Nowadays, a lot of people claim that because of the Internet, traditional broadcast outlets are an endangered species and there’s no point in worrying about them. That’s a mistake.

First, broadcast licenses continue to be very valuable. Univision’s assets — many in small markets — were sold for more than $12 billion. A single station in Sacramento, owned by Sinclair Broadcasting, went for $285 million in 2004. A station in a megamarket like New York or Los Angeles could easily fetch half a billion dollars or more.

Second, broadcast outlets are still primary, critical sources of information for the American public. Nearly 60 percent of adults watch local TV news each day — it remains the nation’s most popular information source. And so it’s imperative that broadcasters continue to provide high-quality coverage of local and national issues.
But ensuring they do so means putting teeth back into the renewal process. To begin with, shorten the license term. Eight years is too long to go without an accounting — we ought to return to the three-year model.

It sure is imperative that broadcasters “provide high-quality coverage of local and national issues”. No one ever accused RCTV of doing that. Too bad the Venezuelan government had to wait so long to be able to do anything about it. Fortunately, in the future they won’t.

Let’s also actually review a station’s record before renewing its license.

Whoa, you mean it shouldn’t just be automatic?!?! You mean the government should look at what is broadcast and possibly not renew a license if it doesn’t think it is appropriate? If so, they better watch themselves around Jose Vivanco of Human Rights Watch who seems to think it is a crime to “investigate” TV stations or to even to have standards for what types of things are appropriate to broadcast to little kids.

Here are just some of the criteria for renewal the F.C.C. considered in the 1990s but never put into place:

Did the station show programs on local civic affairs (apart from the nightly news), or set aside airtime for local community groups?

Did it broadcast political conventions, and local as well as national candidate debates?
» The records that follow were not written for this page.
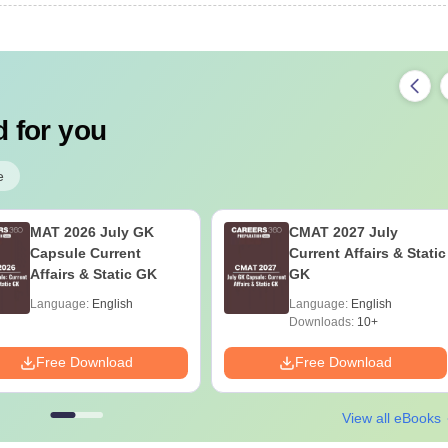
 for you
e
MAT 2026 July GK
CMAT 2027 July
Capsule Current
Current Affairs & Static
Affairs & Static GK
GK
Language:
English
Language:
English
Downloads:
10+
Free Download
Free Download
View all eBooks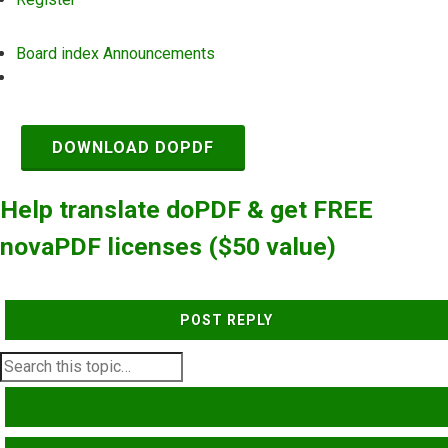
Board index
Announcements
Search
DOWNLOAD DOPDF
Help translate doPDF & get FREE
novaPDF licenses ($50 value)
POST REPLY
SEARCH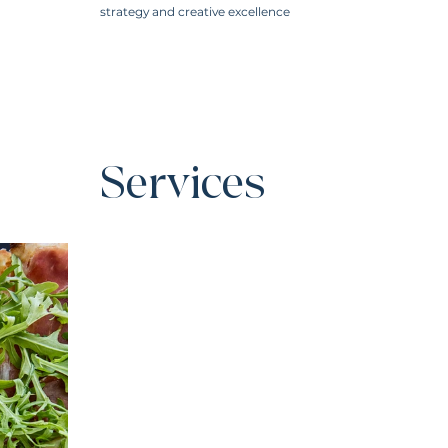
strategy and creative excellence
Services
Did it devote at least five minutes each night to covering politics in the month before an election?

In an era when owners may live thousands of miles from their stations, have they met with local community leaders and the public to receive feedback?

Is the station’s so-called children’s programming actually, in the view of experts, educational?
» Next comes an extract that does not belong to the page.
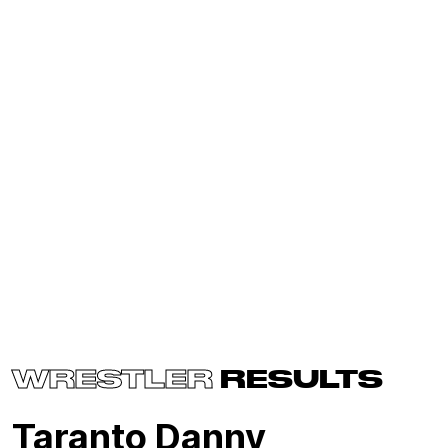
WRESTLER
RESULTS
Taranto Danny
All of this information ought to be available on the Web so people can see how their airwaves are being used.

These issues are even more pressing today: broadcasters are making the transition to digital technology that permits them to send several television and radio channels into our homes instead of the single channel they’ve had up to now. The F.C.C.’s next step after reforming the licensing process should be to address how this new digital capacity can increase local programs and also improve the generally shoddy coverage of minority and other underserved communities. New benefits for broadcasters should translate into public benefits, too.
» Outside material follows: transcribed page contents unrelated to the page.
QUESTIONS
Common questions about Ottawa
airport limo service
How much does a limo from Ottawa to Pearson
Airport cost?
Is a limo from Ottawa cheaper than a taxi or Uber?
If you need convincing that something needs to be done, consider that only about 8 percent of local TV newscasts in the month before the last presidential election contained any coverage whatsoever of local races, including those for the House of Representatives.

This low number is just one example of how poorly stations are serving their viewers. Do stations that make so much money using the public airwaves, but so plainly fail to educate viewers on the issues facing them, really deserve to have their renewals rubber-stamped?

Nope, no broadcaster should have their renewals rubber stamped. Venezuela has the good fortune to have a government that has already put a stop to that. If this editorial is any indication maybe there is hope for the U.S. on this issue too.

And though it is a little off topic it should be noted Chavez is a trend setter. He ramps up royalties and taxes on big oil and soon after even the U.S. did the same for oil pumped from federally owned lands. Chavez started putting in energy saving bulbs and now governments from Australia to California are falling over themselves to mandate them too. And now after the Chavez administration re-asserts government oversight the airwaves the FCC pines for the same. What can you say, Chavez is the ultimate trend-setter.